### Problem statement
Find and copy each line of the data that includes "simptomele".
(Records for processing begins)
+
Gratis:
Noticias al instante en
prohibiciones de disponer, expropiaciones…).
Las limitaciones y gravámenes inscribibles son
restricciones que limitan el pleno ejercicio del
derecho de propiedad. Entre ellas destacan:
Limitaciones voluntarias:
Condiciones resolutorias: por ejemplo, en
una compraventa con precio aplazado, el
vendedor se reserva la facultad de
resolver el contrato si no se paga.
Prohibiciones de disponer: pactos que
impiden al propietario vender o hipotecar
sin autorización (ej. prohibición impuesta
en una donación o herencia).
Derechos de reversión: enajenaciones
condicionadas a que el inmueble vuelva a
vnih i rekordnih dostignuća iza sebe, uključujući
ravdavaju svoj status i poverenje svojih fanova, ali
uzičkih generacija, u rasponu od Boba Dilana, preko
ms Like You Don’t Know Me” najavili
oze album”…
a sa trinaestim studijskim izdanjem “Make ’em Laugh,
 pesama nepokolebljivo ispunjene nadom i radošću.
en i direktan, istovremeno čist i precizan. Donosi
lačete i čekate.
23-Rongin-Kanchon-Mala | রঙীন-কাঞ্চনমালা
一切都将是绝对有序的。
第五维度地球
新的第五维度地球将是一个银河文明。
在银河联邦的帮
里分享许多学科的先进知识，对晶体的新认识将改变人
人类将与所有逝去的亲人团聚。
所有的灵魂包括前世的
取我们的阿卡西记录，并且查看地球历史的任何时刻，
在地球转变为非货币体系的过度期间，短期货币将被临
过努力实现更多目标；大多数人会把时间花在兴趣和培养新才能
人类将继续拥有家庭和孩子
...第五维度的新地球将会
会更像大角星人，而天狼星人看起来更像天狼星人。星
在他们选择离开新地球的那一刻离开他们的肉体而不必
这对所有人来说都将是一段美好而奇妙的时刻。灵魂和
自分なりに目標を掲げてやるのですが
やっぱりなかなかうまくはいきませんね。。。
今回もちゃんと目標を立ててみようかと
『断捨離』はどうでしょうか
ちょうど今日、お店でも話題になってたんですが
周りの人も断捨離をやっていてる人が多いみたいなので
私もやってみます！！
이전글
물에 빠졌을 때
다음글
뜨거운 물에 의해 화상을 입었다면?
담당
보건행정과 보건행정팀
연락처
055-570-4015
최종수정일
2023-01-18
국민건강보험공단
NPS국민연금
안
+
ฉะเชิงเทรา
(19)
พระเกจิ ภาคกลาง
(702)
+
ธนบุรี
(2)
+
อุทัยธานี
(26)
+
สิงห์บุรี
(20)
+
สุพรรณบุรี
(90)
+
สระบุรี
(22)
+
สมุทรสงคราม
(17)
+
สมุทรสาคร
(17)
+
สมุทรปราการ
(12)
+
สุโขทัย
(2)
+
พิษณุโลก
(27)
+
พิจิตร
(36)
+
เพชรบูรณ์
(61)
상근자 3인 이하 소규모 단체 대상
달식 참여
(Records for processing ends)
(Records for processing begins)
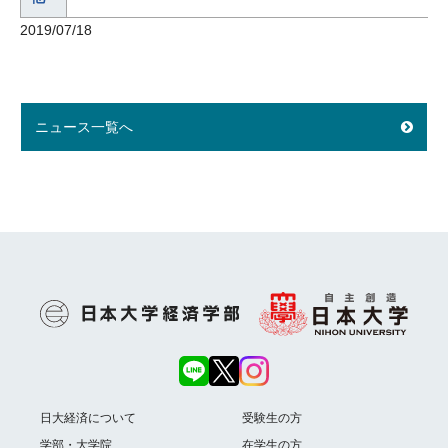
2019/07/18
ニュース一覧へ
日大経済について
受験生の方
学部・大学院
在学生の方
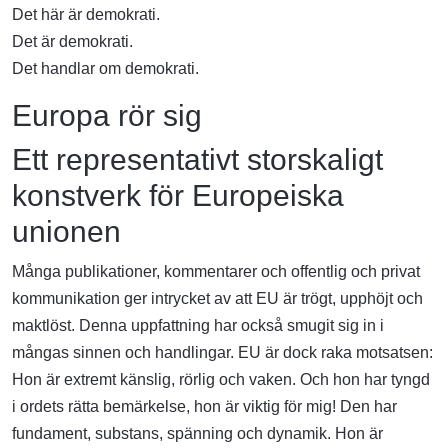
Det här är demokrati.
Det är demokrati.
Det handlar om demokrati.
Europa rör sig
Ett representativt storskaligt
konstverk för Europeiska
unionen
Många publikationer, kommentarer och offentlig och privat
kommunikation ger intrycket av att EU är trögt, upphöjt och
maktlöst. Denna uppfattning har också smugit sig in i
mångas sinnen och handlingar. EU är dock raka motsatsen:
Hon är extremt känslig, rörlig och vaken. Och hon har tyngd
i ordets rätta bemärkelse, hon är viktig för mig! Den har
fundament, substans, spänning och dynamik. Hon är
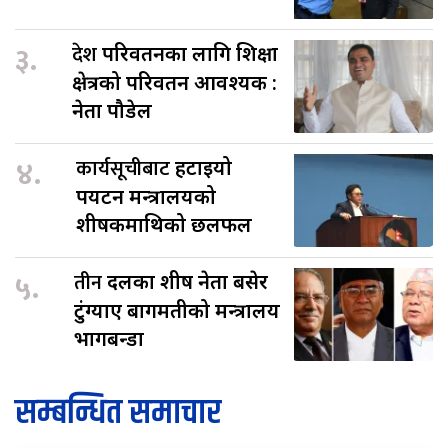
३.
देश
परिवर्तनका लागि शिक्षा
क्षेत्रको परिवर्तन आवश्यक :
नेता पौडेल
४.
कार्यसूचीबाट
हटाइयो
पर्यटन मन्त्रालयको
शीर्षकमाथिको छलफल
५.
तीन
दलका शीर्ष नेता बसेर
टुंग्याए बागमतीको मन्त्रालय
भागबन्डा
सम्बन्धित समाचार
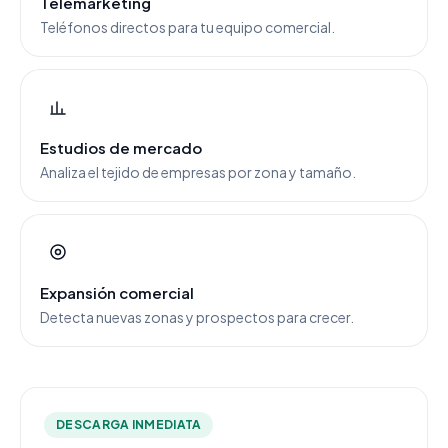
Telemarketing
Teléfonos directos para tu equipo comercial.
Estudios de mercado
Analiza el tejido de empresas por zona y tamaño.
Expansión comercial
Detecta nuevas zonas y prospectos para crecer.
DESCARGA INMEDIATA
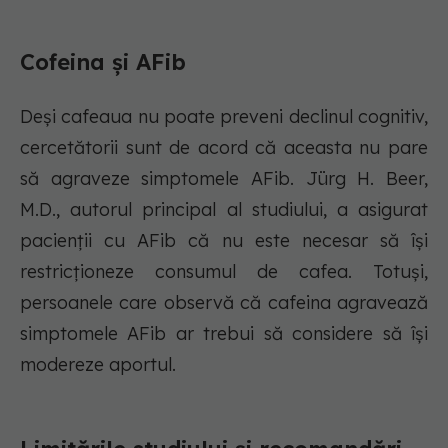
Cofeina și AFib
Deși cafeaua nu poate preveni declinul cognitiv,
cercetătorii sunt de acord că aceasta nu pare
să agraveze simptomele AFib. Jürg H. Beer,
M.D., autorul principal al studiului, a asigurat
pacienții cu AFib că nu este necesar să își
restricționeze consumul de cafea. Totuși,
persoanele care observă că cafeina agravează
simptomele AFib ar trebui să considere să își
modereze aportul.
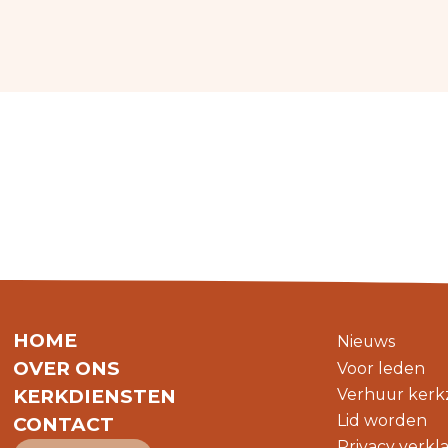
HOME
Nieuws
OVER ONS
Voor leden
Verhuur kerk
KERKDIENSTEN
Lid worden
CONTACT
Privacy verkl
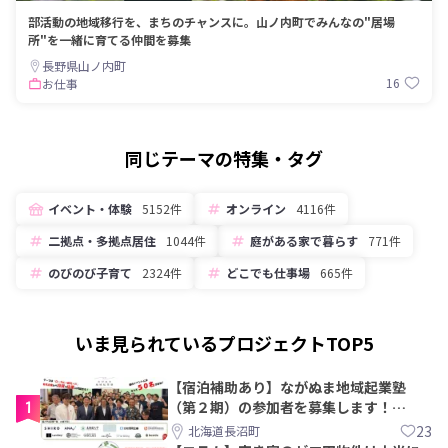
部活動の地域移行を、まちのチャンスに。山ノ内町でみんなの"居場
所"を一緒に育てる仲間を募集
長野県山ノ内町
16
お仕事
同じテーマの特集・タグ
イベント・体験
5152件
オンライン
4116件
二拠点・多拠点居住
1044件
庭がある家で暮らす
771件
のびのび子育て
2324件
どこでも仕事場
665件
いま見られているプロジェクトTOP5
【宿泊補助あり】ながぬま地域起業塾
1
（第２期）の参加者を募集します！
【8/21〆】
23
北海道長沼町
(Records for processing ends)
### Reply
să agraveze simptomele AFib. Jürg H. Beer,
simptomele AFib ar trebui să considere să își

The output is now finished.